§ WHAT THE EXERCISE ASKS
Filter the entries and keep only the lines where the string "растений" appears.

====== DATASET EXTRACT

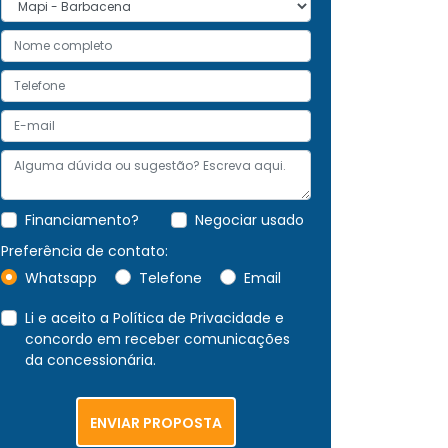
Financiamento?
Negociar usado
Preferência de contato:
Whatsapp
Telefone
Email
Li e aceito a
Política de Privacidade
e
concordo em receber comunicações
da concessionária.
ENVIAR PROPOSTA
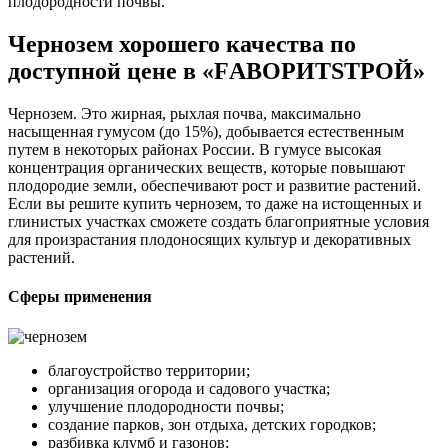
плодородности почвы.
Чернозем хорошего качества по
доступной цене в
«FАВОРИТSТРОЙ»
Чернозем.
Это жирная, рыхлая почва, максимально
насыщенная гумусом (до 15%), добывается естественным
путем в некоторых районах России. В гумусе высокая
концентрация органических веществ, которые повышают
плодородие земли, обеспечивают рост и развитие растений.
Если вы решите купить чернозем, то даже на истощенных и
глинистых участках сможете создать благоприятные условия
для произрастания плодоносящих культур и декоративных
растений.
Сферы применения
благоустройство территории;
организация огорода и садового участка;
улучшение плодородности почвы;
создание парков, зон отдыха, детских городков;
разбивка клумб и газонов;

============
====== DATASET EXTRACT

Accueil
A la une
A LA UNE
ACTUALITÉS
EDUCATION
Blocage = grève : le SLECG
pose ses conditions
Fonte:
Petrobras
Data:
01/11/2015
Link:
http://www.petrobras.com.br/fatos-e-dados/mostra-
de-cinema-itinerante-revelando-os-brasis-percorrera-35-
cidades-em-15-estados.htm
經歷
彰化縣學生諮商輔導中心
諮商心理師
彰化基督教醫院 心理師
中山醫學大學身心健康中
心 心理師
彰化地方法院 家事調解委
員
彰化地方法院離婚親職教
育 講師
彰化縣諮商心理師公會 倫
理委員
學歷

============
====== DATASET EXTRACT

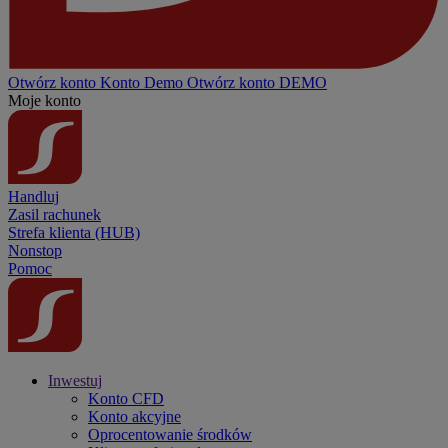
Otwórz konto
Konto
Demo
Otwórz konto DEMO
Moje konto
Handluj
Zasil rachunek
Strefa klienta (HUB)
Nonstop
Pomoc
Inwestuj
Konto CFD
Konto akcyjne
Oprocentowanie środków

============

§ WRITTEN SOLUTION
плодородие земли, обеспечивают рост и развитие растений.
растений.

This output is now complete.